Exercise: The required result is every line of the records that includes "Number".

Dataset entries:
☆ ☆ ☆ ☆
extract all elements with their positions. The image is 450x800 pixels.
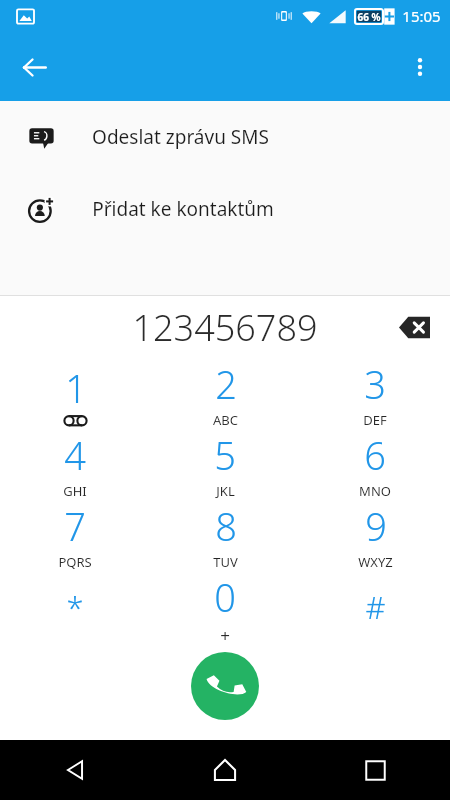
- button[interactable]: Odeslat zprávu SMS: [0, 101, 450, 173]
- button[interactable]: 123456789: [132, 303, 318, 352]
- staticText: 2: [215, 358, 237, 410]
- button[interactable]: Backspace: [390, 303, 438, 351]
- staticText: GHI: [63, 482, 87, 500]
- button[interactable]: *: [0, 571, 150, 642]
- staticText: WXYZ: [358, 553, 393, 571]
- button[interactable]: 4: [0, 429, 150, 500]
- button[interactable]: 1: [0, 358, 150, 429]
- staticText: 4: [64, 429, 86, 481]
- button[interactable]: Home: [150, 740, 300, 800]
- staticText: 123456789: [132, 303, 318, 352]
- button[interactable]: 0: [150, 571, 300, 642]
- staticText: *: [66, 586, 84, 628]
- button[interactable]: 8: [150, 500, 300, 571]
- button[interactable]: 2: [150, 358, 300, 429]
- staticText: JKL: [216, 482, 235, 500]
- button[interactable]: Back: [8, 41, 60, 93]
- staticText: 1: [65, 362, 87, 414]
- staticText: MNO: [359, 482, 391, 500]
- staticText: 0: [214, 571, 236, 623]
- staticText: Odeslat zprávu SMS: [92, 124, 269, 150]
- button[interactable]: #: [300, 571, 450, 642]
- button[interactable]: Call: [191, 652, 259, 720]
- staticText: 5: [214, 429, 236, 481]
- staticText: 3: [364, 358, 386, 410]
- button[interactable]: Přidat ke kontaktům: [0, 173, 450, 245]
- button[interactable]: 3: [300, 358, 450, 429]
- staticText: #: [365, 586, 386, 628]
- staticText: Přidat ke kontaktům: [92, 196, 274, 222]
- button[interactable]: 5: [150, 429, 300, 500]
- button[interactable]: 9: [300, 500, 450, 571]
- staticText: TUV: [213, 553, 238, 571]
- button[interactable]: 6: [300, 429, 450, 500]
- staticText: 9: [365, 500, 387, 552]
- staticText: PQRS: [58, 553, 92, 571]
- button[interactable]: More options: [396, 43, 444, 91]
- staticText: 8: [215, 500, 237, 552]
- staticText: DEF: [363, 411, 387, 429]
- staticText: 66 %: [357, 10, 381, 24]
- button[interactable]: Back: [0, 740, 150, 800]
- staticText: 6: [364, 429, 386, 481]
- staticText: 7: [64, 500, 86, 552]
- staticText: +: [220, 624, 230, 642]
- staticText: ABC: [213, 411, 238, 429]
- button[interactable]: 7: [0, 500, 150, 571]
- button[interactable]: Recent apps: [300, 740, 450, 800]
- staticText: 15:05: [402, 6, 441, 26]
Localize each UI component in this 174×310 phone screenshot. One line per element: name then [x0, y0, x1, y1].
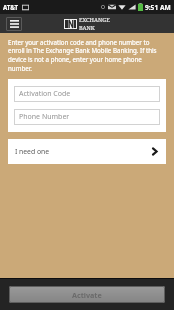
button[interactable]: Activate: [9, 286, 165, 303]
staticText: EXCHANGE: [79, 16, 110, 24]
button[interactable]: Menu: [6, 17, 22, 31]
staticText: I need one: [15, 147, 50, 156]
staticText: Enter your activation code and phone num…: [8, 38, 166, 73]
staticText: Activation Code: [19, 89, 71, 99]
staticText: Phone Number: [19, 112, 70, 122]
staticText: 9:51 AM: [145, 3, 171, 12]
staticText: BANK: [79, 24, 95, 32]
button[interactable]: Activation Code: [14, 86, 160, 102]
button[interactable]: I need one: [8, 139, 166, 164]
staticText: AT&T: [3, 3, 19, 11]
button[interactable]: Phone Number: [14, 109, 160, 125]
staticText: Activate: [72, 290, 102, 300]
☆ ☆ ☆ ☆
Response for this exercise:
staticText: Phone Number: [19, 112, 70, 122]
button[interactable]: Phone Number: [14, 109, 160, 125]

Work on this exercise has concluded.